The Climate Intelligence Ecosystem’s "as a Service" features support communities of data stewards and users alike and are flexible in meeting the common data challenges across weather, environmental, energy, and earth science domains. The Ecosystem enables climate data-driven policy decisions, accelerating insights using cloud-based Artificial Intelligence/Machine Learning (AI/ML) and advanced analytics. The Ecosystem’s flexible open-source and cloud-based services are built on open architecture with the ability to integrate across multiple cloud platforms. The Ecosystem provides an on-demand data science workbench capability for analytics and modeling with no environment or infrastructure setup required for users. The Ecosystem’s data catalog can be loaded with high-quality environmental and population data from authoritative sources like NOAA, USGS, FEMA, IPCC, and others. A secure API layer offers the ability to feed external capabilities, such as Digital Twins or commercial visualization tools like Esri, Tableau, and Qlik. The Ecosystem not only optimizes the data value chain, but also enables actionable information for a variety of climate adaptation and resilience services.

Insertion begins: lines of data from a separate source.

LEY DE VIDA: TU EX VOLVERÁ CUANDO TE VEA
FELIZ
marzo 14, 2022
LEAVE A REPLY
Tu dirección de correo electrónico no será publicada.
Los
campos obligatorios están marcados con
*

A few examples of the application of the Climate Intelligence Ecosystem include 1) creation of a sub-surface water intelligence projection pilot; 2) use of EPA and other data, and Digital Twin technology to showcase air quality heatmaps and scenario planning by introduction of Electric Vehicles (EVs), and more. The same design principles are used for other projects including a recent capability to visually explore data via geospatial services serving over 100,000 unique Earth science users with over 50 million data requests in a year.
For the water intelligence pilot in particular, the project ingested, transformed, and stored USGS groundwater data, Coupled Model Intercomparison Project Phase 6 (CMIP6), and other datasets in the cloud using a common schema. Data science techniques, such as linear regression, Support Vector Machine (SVM), random forest, and gradient boosting models, were performed to merge the datasets and train ML models to ultimately project future subsurface water depths useful to water managers and long-term community master planners.
Communities, individuals, and businesses are in a race against time to make better climate-informed decisions as climate changes continue to accelerate. Data and technologies are often disconnected from the mission owner or decision maker. With the Climate Intelligence Ecosystem’s cloud-based and AI/ML-fueled platform, Booz Allen has created the conduit, from data management to climate analytics, to more rapidly link data and technology to a variety of mission outcomes.
In this presentation, we will discuss the framework and approaches behind the Climate Intelligence Ecosystem and share insights and lessons learned from recent research and prototypes stemming from our work and how they are beginning to accelerate the Climate Services value chain.